Aquella mujer, casi a primera vista hubiéramos podido decir aquella muchacha, aunque tenía unos 26 años, no aparentaba arriba de 19; aquella mujer, decimos, además de la elegancia de su estatura, la pulidez de sus pies y la blancura mate de sus manos, estaba dotada de uno de esos semblantes que en todo tiempo han tenido el privilegio de hacer perder el juicio a las cabezas más seguras de sí mismas.
Y no era porque fuese precisamente bella, sobre todo, del modo como se entendía la belleza en aquella época en que los cuadros de David habían arrastrado a la Francia entera el gusto por lo griego, tan dichosamente abandonado en los dos reinados precedentes, no; antes al contrario, su belleza peculiar era notable por caprichosos caracteres.
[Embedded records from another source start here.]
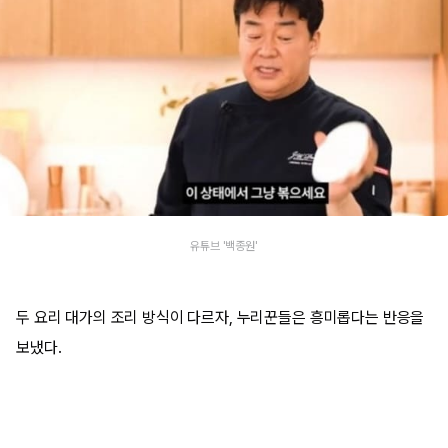
유튜브 '백종원'
두 요리 대가의 조리 방식이 다르자, 누리꾼들은 흥미롭다는 반응을
보냈다.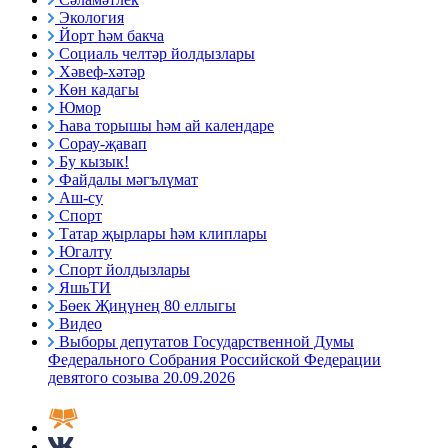
Экология
Йорт һәм бакча
Социаль челтәр йолдызлары
Хәвеф-хәтәр
Көн кадагы
Юмор
Һава торышы һәм ай календаре
Сорау-җавап
Бу кызык!
Файдалы мәгълүмат
Аш-су
Спорт
Татар җырлары һәм клиплары
Югалту
Спорт йолдызлары
ЯшьТИ
Бөек Җиңүнең 80 еллыгы
Видео
Выборы депутатов Государственной Думы
Федерального Собрания Российской Федерации
девятого созыва 20.09.2026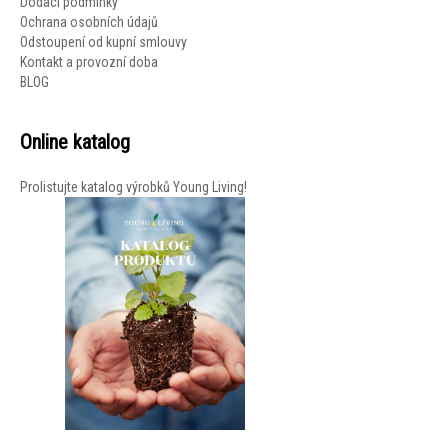
Dodací podmínky
Ochrana osobních údajů
Odstoupení od kupní smlouvy
Kontakt a provozní doba
BLOG
Online katalog
Prolistujte katalog výrobků Young Living!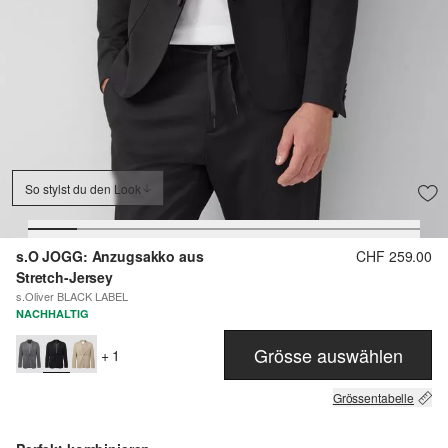
So stylst du den Look
s.O JOGG: Anzugsakko aus
CHF 259.00
Stretch-Jersey
s.Oliver BLACK LABEL
NACHHALTIG
Grösse auswählen
+ 1
Grössentabelle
Quizá eran sus ojos demasiado grandes, su nariz muy pequeña, sus labios sonrosados con exceso, su cutis demasiado transparente; pero sólo cuando el rostro encantador permanecía impasible, era cuando podían reconocerse aquellos extraños efectos, porque cuando se animaba con una expresión cualquiera la persona, cuyo retrato intentamos bosquejar, tenía el don de plegar su semblante a todas las expresiones posibles, desde la de la virgen más tímida, hasta la de la libertina más desenfrenada; y cuando se animaba, decimos, con una expresión cualquiera de tristeza o de alegría, de compasión o de burla, de amor o de desdén, todas las facciones de aquel lindo rostro se armonizan de tal suerte, que no podría decirse cuál de ellas se había de modificar, porque, añadiendo regularidad al conjunto, se quitaba expresión a la fisonomía. Aquella mujer tenía en la mano un rollo de papel, en el que había trazadas líneas de dos letras diferentes. De vez en cuando levantaba la mano con un ademán de fatiga lleno de gracia, ponía el manuscrito a la altura de sus ojos; leía algunas de sus líneas, haciendo una graciosa mueca, y luego, dando un suspiro, dejaba caer de nuevo su mano, que a cada momento parecía dispuesta a abrirse para dejar escapar el mal aventurado rollo de papel, que parecía ser por el momento la causa principal de un fastidio que no trataba siquiera disimular.
Aquella mujer era una de las artistas más a la moda del teatro francés, y aquel rollo era una de las tragedias más soporíferas de la época: designaremos a la una con el nombre de Fernanda, pero nos guardaremos bien de decir el título de la otra.
fragmento de la novela...
El mulato Alejandro Dumas si sabía mirar a las mujeres, a describirlas como nadie en la tierra en el siglo XIX, Balzac le hacía sombra en esto, solo él... quizás otros como Goethe, los maestro indiscutibles del romanticismo del siglo XIX.